Task instructions →
All of the data should be output character for character, except the pictures.

Records for this task →
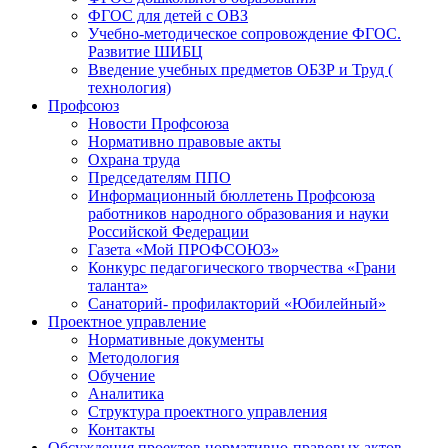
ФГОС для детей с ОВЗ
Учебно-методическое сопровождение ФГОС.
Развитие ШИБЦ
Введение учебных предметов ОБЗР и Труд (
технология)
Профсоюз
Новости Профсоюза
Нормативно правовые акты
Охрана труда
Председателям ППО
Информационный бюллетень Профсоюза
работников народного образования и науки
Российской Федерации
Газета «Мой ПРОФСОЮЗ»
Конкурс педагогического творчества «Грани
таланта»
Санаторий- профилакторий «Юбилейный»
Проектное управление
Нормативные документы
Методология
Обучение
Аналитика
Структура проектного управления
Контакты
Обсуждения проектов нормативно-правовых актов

Exercise output →
ФГОС для детей с ОВЗ
Учебно-методическое сопровождение ФГОС.
Развитие ШИБЦ
Введение учебных предметов ОБЗР и Труд (
технология)
Профсоюз
Новости Профсоюза
Нормативно правовые акты
Охрана труда
Председателям ППО
Информационный бюллетень Профсоюза
работников народного образования и науки
Российской Федерации
Газета «Мой ПРОФСОЮЗ»
Конкурс педагогического творчества «Грани
таланта»
Санаторий- профилакторий «Юбилейный»
Проектное управление
Нормативные документы
Методология
Обучение
Аналитика
Структура проектного управления
Контакты
Обсуждения проектов нормативно-правовых актов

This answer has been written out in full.